We do land differently.

AGO Turner Exhibit

Though the friends and colleagues I finished graduate school with at the University of Toronto have since dispersed around the globe, the majority of us end up near the Toronto area during the holidays. This year, we decided to use this opportunity to get everyone together for brunch, to commemorate ten years since our graduation.

During school, we called ourselves “The Blob” because we were a particularly small cohort and we were uncommonly close. We practically lived at studio and we did everything together. Ten years later, we had earned some grey hairs and some had babies on their laps, but little else had changed.

Catching up over brunch was inspiring (and hilarious), but when brunch was winding down, I got the sense many were sad to part ways again. It might be another ten years before we would all be togehter.
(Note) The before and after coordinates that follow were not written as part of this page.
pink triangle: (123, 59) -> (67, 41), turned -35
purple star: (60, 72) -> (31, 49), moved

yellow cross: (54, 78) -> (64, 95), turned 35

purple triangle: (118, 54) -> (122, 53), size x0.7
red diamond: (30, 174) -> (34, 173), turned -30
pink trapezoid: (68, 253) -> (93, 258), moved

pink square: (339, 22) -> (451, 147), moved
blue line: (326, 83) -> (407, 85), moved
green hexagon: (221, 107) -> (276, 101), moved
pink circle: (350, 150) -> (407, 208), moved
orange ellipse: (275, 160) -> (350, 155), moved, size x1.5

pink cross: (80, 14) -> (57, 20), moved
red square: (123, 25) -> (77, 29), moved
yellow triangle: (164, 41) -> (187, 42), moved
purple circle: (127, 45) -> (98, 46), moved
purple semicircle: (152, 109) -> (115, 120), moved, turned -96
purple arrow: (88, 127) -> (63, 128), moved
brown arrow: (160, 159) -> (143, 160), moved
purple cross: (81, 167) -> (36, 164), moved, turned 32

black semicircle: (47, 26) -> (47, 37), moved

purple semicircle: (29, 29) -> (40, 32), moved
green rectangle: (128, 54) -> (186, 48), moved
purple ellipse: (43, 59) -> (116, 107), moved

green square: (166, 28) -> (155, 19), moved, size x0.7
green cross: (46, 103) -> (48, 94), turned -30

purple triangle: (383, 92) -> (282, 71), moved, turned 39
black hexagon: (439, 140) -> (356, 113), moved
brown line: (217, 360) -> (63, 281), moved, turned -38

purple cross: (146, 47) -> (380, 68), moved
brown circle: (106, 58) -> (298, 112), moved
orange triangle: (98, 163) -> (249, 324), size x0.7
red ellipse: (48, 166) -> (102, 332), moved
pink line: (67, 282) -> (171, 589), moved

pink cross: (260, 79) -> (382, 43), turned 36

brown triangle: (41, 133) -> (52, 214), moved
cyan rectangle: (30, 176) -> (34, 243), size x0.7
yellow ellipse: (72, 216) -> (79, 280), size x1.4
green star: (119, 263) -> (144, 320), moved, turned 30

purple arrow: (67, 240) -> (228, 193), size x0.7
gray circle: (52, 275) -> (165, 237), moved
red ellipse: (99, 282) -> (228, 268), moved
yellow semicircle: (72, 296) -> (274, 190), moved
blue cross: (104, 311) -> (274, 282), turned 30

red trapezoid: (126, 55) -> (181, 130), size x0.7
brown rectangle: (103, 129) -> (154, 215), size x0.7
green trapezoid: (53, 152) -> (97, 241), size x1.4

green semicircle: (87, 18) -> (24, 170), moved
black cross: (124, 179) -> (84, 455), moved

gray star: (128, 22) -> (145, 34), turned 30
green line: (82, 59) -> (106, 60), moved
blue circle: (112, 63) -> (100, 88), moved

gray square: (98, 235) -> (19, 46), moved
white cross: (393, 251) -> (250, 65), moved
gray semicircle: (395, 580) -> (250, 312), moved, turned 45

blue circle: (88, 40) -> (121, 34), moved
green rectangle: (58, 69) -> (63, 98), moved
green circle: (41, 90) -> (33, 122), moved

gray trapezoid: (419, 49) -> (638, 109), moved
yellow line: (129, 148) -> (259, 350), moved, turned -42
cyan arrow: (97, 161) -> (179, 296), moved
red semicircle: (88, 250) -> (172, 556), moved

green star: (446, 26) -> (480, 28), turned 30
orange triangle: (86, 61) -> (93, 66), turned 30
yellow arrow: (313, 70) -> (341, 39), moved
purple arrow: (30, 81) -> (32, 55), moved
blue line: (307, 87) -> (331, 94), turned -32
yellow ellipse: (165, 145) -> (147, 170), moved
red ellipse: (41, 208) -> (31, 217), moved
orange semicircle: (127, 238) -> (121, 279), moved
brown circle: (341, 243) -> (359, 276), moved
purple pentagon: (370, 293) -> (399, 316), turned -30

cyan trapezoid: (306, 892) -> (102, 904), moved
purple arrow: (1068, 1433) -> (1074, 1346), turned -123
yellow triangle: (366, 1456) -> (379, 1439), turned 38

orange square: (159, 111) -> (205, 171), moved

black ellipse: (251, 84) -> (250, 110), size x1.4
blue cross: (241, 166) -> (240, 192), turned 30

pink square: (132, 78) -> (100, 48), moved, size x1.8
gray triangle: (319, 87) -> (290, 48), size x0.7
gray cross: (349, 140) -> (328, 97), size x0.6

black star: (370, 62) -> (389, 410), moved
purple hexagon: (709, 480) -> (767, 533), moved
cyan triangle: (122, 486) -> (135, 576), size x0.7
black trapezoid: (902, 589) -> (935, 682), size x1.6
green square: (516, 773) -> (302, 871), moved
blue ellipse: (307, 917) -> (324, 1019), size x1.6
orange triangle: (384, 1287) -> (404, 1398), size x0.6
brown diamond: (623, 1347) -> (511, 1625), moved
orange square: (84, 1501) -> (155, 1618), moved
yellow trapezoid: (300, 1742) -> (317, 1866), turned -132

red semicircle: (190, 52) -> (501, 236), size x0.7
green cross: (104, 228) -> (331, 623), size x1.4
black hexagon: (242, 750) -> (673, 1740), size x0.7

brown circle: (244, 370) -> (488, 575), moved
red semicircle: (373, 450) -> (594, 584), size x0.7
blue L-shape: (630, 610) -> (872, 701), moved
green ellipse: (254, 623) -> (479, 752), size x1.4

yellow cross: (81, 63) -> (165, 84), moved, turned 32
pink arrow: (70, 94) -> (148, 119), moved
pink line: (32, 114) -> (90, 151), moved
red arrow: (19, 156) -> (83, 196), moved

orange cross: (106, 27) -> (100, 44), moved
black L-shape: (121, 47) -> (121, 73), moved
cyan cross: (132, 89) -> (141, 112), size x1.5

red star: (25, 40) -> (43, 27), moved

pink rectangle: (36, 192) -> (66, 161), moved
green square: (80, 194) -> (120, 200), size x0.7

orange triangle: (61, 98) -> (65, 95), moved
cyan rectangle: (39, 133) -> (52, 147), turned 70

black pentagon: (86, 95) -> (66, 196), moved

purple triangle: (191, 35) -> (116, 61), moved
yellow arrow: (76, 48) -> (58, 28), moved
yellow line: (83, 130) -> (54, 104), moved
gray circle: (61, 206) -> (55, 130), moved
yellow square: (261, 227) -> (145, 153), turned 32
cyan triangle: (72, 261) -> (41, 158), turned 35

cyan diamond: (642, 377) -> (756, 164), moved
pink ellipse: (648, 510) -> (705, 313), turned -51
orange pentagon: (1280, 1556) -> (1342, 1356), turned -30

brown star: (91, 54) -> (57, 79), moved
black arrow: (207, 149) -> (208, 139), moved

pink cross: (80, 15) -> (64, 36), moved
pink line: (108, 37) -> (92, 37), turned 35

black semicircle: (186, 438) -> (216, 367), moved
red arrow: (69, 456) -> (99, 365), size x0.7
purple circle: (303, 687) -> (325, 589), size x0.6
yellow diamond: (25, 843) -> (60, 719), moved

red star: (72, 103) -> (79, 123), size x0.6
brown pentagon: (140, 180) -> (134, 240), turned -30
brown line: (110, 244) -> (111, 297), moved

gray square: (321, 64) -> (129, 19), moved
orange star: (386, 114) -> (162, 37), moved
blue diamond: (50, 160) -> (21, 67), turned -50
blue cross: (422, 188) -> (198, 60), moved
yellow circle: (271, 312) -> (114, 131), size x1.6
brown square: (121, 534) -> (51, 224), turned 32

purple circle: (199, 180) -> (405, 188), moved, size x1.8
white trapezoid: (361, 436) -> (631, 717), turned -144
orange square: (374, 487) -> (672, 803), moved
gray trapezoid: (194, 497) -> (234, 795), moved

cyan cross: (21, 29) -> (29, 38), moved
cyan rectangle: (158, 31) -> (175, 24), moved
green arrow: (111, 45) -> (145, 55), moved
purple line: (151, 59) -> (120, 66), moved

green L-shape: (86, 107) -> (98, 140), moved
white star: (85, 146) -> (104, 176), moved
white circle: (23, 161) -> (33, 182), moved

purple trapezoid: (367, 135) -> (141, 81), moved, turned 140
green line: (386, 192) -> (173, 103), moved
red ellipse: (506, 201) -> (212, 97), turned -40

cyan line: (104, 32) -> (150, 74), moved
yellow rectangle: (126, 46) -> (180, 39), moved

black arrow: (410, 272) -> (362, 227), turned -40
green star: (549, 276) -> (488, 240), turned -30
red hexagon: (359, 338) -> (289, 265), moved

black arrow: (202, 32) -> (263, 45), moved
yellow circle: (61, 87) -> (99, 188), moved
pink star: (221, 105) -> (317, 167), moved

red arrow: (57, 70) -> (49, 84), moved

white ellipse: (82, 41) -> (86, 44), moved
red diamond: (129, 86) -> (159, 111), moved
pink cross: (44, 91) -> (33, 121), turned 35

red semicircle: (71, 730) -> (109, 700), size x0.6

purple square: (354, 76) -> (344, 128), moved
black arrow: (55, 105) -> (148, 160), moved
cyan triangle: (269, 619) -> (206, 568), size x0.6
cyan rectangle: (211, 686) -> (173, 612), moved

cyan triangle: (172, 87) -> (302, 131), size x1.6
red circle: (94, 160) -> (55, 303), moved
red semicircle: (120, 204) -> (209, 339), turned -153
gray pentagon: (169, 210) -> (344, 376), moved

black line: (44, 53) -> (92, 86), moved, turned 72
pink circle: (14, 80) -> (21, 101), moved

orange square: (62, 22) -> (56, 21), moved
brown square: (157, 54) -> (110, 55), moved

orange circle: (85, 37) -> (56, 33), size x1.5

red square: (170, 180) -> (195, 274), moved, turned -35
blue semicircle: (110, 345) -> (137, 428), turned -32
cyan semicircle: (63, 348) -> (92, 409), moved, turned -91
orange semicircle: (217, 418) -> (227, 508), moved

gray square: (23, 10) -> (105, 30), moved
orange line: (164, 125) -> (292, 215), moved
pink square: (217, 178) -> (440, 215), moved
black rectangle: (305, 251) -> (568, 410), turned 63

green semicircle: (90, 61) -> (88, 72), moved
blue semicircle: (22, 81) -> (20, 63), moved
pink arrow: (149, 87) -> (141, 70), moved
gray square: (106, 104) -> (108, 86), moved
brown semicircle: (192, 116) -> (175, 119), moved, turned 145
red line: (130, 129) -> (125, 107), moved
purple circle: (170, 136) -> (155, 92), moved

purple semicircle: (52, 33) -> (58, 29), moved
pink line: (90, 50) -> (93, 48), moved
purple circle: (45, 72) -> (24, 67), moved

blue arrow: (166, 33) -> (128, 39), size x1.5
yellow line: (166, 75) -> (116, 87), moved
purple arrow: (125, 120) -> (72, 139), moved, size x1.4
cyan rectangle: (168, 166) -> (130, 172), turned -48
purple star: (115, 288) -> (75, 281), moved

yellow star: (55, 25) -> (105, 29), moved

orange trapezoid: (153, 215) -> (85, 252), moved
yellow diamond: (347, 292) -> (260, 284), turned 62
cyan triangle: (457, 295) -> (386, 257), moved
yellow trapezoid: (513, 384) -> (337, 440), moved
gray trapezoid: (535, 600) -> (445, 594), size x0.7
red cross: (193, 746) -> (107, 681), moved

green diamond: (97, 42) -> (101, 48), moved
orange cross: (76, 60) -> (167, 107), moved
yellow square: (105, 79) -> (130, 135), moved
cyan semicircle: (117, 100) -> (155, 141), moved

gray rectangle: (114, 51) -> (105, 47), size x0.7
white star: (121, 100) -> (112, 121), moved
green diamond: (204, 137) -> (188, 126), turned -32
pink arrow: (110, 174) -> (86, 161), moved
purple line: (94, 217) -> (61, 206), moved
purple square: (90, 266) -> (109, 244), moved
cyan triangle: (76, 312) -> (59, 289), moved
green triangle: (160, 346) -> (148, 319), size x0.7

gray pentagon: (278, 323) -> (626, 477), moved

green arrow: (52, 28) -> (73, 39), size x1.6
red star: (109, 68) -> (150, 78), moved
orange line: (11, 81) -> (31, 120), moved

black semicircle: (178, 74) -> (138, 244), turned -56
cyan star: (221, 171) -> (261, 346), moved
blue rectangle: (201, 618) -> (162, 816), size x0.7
I invited everyone to accompany me to the J.M.W. Turner exhibit at the AGO (Art Gallery of Ontario). How appropriate for a group of Landscape Architects to enjoy the paintings of the man who elevated landscape painting to prominence in the early 19th Century? Happily, “The Blob” mentality was as strong as ever. We walked together through the U of T campus to the AGO.

Turner, the “painter of light,” as he is often called, was also a painter of the more extreme moods of nature, of rain, fog, and eerie ambiance. Human figures in his landscapes are dwarfed and made to look vulnerable in a savage natural world, untamed by humanity.

In many ways, we live in the opposite world today, a world overly tamed by humanity. As landscape architects, we are often trying to soften the control of the urban environment. Our job is to reintroduce nature.

Turner reminds us that everyone feels a longing for connection to the sublime quality of nature. Particularly in urban environments, it’s landscape that presents the greatest opportunity to feel it. As designers, the more we incorporate all of the elements and seasons, the sunlight, the fog, the fall leaves and the swirling snow, the better we are doing our job of reconnecting humanity to the sublime experience of nature.